Page images and extracted text
______________________________
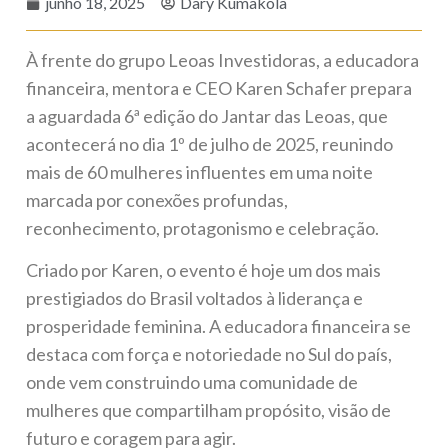
junho 18, 2025
Dary Kumakola
À frente do grupo Leoas Investidoras, a educadora
financeira, mentora e CEO Karen Schafer prepara
a aguardada 6ª edição do Jantar das Leoas, que
acontecerá no dia 1º de julho de 2025, reunindo
mais de 60 mulheres influentes em uma noite
marcada por conexões profundas,
reconhecimento, protagonismo e celebração.
Criado por Karen, o evento é hoje um dos mais
prestigiados do Brasil voltados à liderança e
prosperidade feminina. A educadora financeira se
destaca com força e notoriedade no Sul do país,
onde vem construindo uma comunidade de
mulheres que compartilham propósito, visão de
futuro e coragem para agir.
______________________________
_Assigned task:_ Nothing outside the span should appear: transcribe the lines from the one containing "mais de 60 mulheres influentes em uma noite" through the last line of the records.

_Response:_
mais de 60 mulheres influentes em uma noite
marcada por conexões profundas,
reconhecimento, protagonismo e celebração.
Criado por Karen, o evento é hoje um dos mais
prestigiados do Brasil voltados à liderança e
prosperidade feminina. A educadora financeira se
destaca com força e notoriedade no Sul do país,
onde vem construindo uma comunidade de
mulheres que compartilham propósito, visão de
futuro e coragem para agir.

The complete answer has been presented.